Required action: Omit the images and output every line of the data below exactly.

Material provided:
- Opening Delimiter -
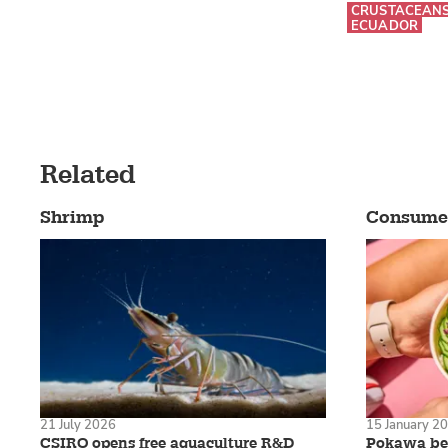
CRUSTACEAN
ECUADOR
Related
Shrimp
Consume
21 July 2026
15 January 2
CSIRO opens free aquaculture R&D
Pokawa bec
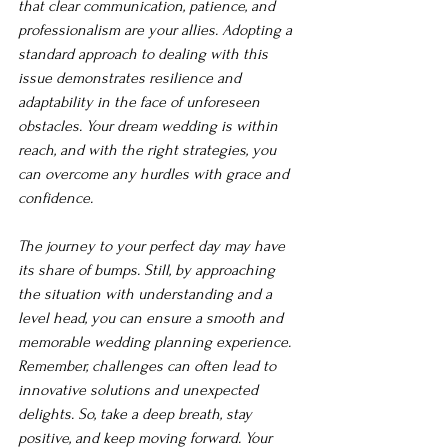
that clear communication, patience, and 
professionalism are your allies. Adopting a 
standard approach to dealing with this 
issue demonstrates resilience and 
adaptability in the face of unforeseen 
obstacles. Your dream wedding is within 
reach, and with the right strategies, you 
can overcome any hurdles with grace and 
confidence.
The journey to your perfect day may have 
its share of bumps. Still, by approaching 
the situation with understanding and a 
level head, you can ensure a smooth and 
memorable wedding planning experience. 
Remember, challenges can often lead to 
innovative solutions and unexpected 
delights. So, take a deep breath, stay 
positive, and keep moving forward. Your 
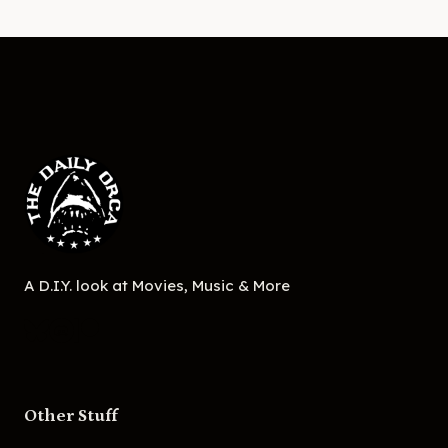
A D.I.Y. look at Movies, Music & More
Other Stuff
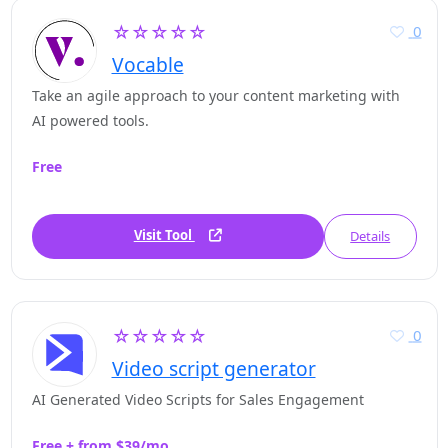
☆☆☆☆☆
0
Vocable
Take an agile approach to your content marketing with
AI powered tools.
Free
Visit Tool
Details
☆☆☆☆☆
0
Video script generator
AI Generated Video Scripts for Sales Engagement
Free + from $39/mo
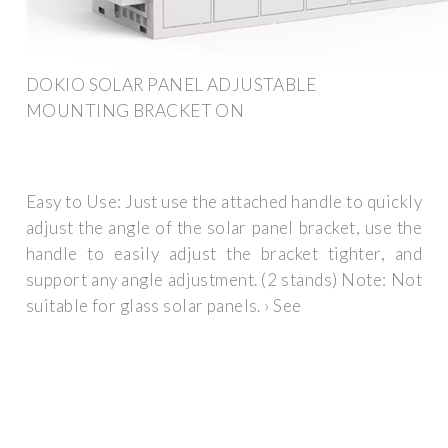
DOKIO SOLAR PANEL ADJUSTABLE
MOUNTING BRACKET ON
Easy to Use: Just use the attached handle to quickly
adjust the angle of the solar panel bracket, use the
handle to easily adjust the bracket tighter, and
support any angle adjustment. (2 stands) Note: Not
suitable for glass solar panels. › See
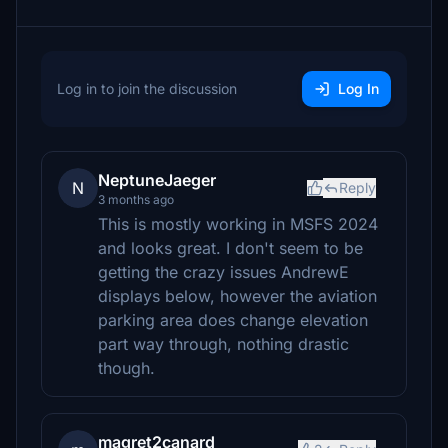
Log in to join the discussion
Log In
NeptuneJaeger
N
Reply
3 months ago
This is mostly working in MSFS 2024
and looks great. I don't seem to be
getting the crazy issues AndrewE
displays below, however the aviation
parking area does change elevation
part way through, nothing drastic
though.
magret2canard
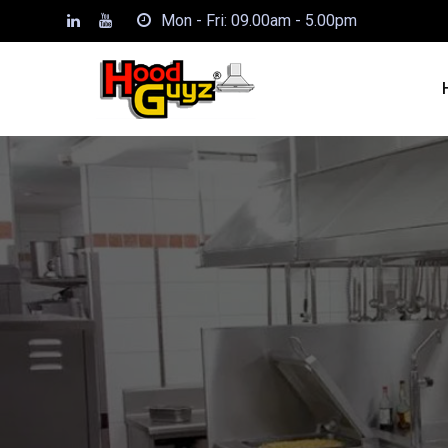
Mon - Fri: 09.00am - 5.00pm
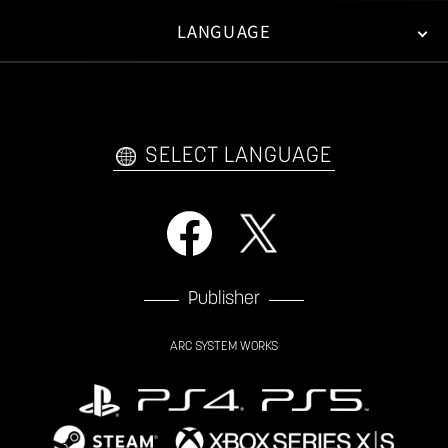
LANGUAGE
FAN KIT
WEB COMICS
TRAILERS
VIDEO POLICY
FAQ
日本語
English
한국어
SELECT LANGUAGE
Publisher
ARC SYSTEM WORKS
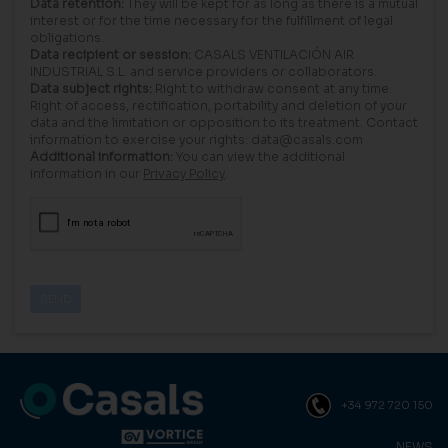
Data retention:
They will be kept for as long as there is a mutual
interest or for the time necessary for the fulfillment of legal
obligations.
Data recipient or session:
CASALS VENTILACIÓN AIR
INDUSTRIAL S.L. and service providers or collaborators.
Data subject rights:
Right to withdraw consent at any time.
Right of access, rectification, portability and deletion of your
data and the limitation or opposition to its treatment. Contact
information to exercise your rights: data@casals.com
Additional information:
You can view the additional
information in our
Privacy Policy
.
+34 972 720 150
NEWS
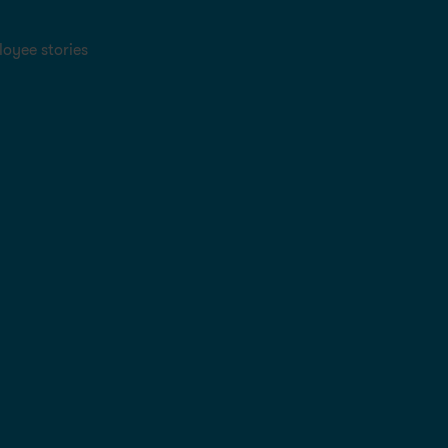
oyee stories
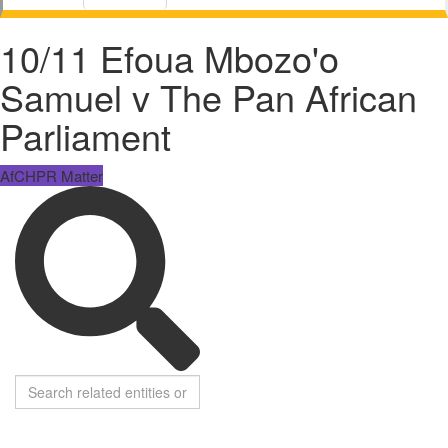
10/11 Efoua Mbozo'o
Samuel v The Pan African
Parliament
AfCHPR Matter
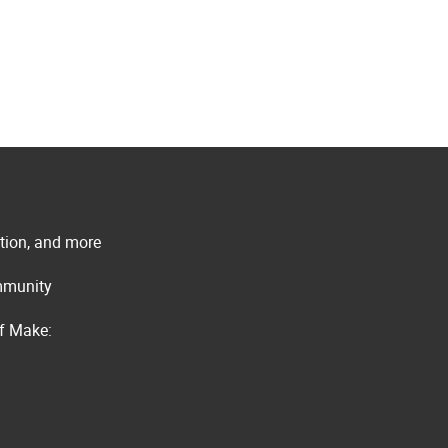
ation, and more
ommunity
of Make:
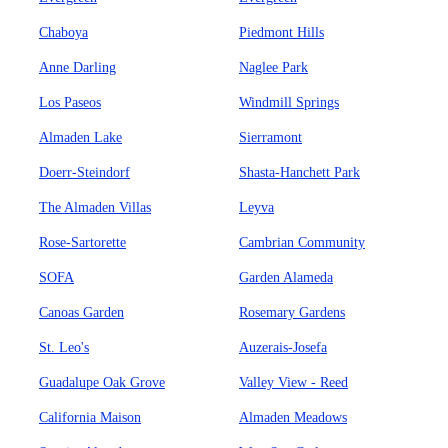
Chaboya
Piedmont Hills
Anne Darling
Naglee Park
Los Paseos
Windmill Springs
Almaden Lake
Sierramont
Doerr-Steindorf
Shasta-Hanchett Park
The Almaden Villas
Leyva
Rose-Sartorette
Cambrian Community
SOFA
Garden Alameda
Canoas Garden
Rosemary Gardens
St. Leo's
Auzerais-Josefa
Guadalupe Oak Grove
Valley View - Reed
California Maison
Almaden Meadows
- Closing Delimiter -
Response box:
CRUSTACEAN
ECUADOR
Related
Shrimp
Consume
21 July 2026
15 January 2
CSIRO opens free aquaculture R&D
Pokawa bec
that clear communication, patience, and 
professionalism are your allies. Adopting a 
standard approach to dealing with this 
issue demonstrates resilience and 
adaptability in the face of unforeseen 
obstacles. Your dream wedding is within 
reach, and with the right strategies, you 
can overcome any hurdles with grace and 
confidence.
The journey to your perfect day may have 
its share of bumps. Still, by approaching 
the situation with understanding and a 
level head, you can ensure a smooth and 
memorable wedding planning experience. 
Remember, challenges can often lead to 
innovative solutions and unexpected 
delights. So, take a deep breath, stay 
positive, and keep moving forward. Your 
A D.I.Y. look at Movies, Music & More
Other Stuff
☆☆☆☆☆
0
Vocable
Take an agile approach to your content marketing with
AI powered tools.
Free
Visit Tool
Details
☆☆☆☆☆
0
Video script generator
AI Generated Video Scripts for Sales Engagement
Free + from $39/mo
DOKIO SOLAR PANEL ADJUSTABLE
MOUNTING BRACKET ON
Easy to Use: Just use the attached handle to quickly
adjust the angle of the solar panel bracket, use the
handle to easily adjust the bracket tighter, and
support any angle adjustment. (2 stands) Note: Not
suitable for glass solar panels. › See
Log in to join the discussion
Log In
NeptuneJaeger
N
Reply
3 months ago
This is mostly working in MSFS 2024
and looks great. I don't seem to be
getting the crazy issues AndrewE
displays below, however the aviation
parking area does change elevation
part way through, nothing drastic
though.
magret2canard
Mon - Fri: 09.00am - 5.00pm
LANGUAGE
FAN KIT
WEB COMICS
TRAILERS
VIDEO POLICY
FAQ
日本語
English
한국어
SELECT LANGUAGE
Publisher
ARC SYSTEM WORKS
Data retention:
They will be kept for as long as there is a mutual
interest or for the time necessary for the fulfillment of legal
obligations.
Data recipient or session:
CASALS VENTILACIÓN AIR
INDUSTRIAL S.L. and service providers or collaborators.
Data subject rights:
Right to withdraw consent at any time.
Right of access, rectification, portability and deletion of your
data and the limitation or opposition to its treatment. Contact
information to exercise your rights: data@casals.com
Additional information:
You can view the additional
information in our
Privacy Policy
.
+34 972 720 150
NEWS
oyee stories
10/11 Efoua Mbozo'o
Samuel v The Pan African
Parliament
AfCHPR Matter
ation, and more
ommunity
of Make:
Chaboya
Piedmont Hills
Anne Darling
Naglee Park
Los Paseos
Windmill Springs
Almaden Lake
Sierramont
Doerr-Steindorf
Shasta-Hanchett Park
The Almaden Villas
Leyva
Rose-Sartorette
Cambrian Community
SOFA
Garden Alameda
Canoas Garden
Rosemary Gardens
St. Leo's
Auzerais-Josefa
Guadalupe Oak Grove
Valley View - Reed
California Maison
Almaden Meadows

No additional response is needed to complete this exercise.